Bengt Richter bokr at oz.net
Wed Dec 4 00:24:54 EST 2002


On Tue, 3 Dec 2002 20:56:31 -0600, "Jonathan M. Gilligan" <jonathan.gilligan at vanderbilt.edu> wrote:

>I am getting an error reading stdin only when I invoke a python script by
>typing "bar | foo.py" or "foo.py < bar", but not when typing "bar | python
>foo.py" or "python foo.py < bar". The error arises ecause when input is
>redirected, stdin has fileno = -1 if the script is invoked as "foo.py", but
>correctly has fileno = 0 if it is invoked as "python foo.py"
>
[...]

You have bumped into a well-known bug present in many but not all versions
of windows.

A number of versions of windows do not correctly set up for redirected i/o
when a script is run based on running an interpreter selected by automatic
association via the script's file extension.
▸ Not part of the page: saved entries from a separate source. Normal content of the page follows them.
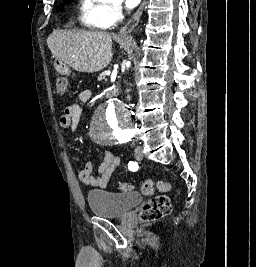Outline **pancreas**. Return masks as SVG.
<instances>
[{
    "label": "pancreas",
    "instance_id": "1",
    "mask_svg": "<svg viewBox=\"0 0 256 267\" xmlns=\"http://www.w3.org/2000/svg\"><path fill=\"white\" fill-rule=\"evenodd\" d=\"M103 78H105V74H101L100 80H103ZM112 94H119V92H115V90H114V92H112Z\"/></svg>",
    "mask_w": 256,
    "mask_h": 267
}]
</instances>
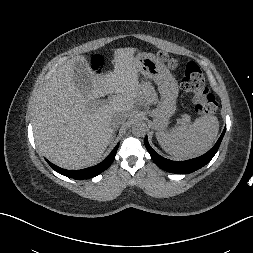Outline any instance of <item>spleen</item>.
I'll use <instances>...</instances> for the list:
<instances>
[{
  "label": "spleen",
  "instance_id": "spleen-1",
  "mask_svg": "<svg viewBox=\"0 0 253 253\" xmlns=\"http://www.w3.org/2000/svg\"><path fill=\"white\" fill-rule=\"evenodd\" d=\"M219 122L216 116L203 115L193 123H183L171 130L157 132L165 152L177 160L195 158L207 152L216 140Z\"/></svg>",
  "mask_w": 253,
  "mask_h": 253
}]
</instances>
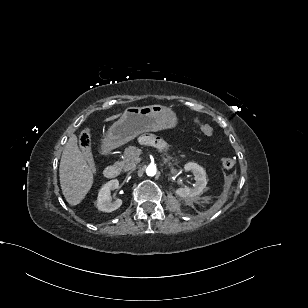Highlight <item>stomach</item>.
<instances>
[{"mask_svg":"<svg viewBox=\"0 0 308 308\" xmlns=\"http://www.w3.org/2000/svg\"><path fill=\"white\" fill-rule=\"evenodd\" d=\"M177 124L176 113L169 107L159 104L129 107L119 120L111 125L103 145L105 148L114 149L144 132L175 128Z\"/></svg>","mask_w":308,"mask_h":308,"instance_id":"stomach-1","label":"stomach"}]
</instances>
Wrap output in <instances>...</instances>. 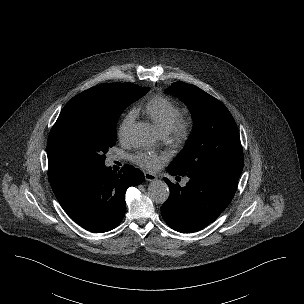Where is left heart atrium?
<instances>
[{"instance_id": "obj_1", "label": "left heart atrium", "mask_w": 304, "mask_h": 304, "mask_svg": "<svg viewBox=\"0 0 304 304\" xmlns=\"http://www.w3.org/2000/svg\"><path fill=\"white\" fill-rule=\"evenodd\" d=\"M166 158L167 156L165 154L140 151L132 156V161L143 169L154 170L158 168Z\"/></svg>"}]
</instances>
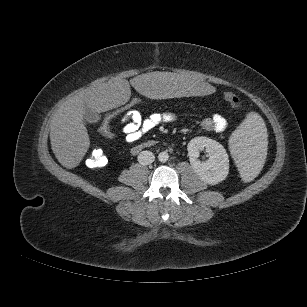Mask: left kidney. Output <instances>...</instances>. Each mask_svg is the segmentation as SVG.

This will affect e.g., perl also.

The workaround is to invoke the interpreter explicitly, as in python foo.py
(as you did) or to put that in a .cmd or .bat file and then use that file
as the executable, and redirect i/o wrt to that. There are also a couple
of tricky ways you can put a single batch command line as the first line
of your python source, and giving it a .cmd extension, and being able to
get the python part interpreted by python and the whole to do redirection ok.
I'm not sure whether/how a .pyc file may get generated and used that way though.
Maybe it works.

There should be a FAQ by now, I would think.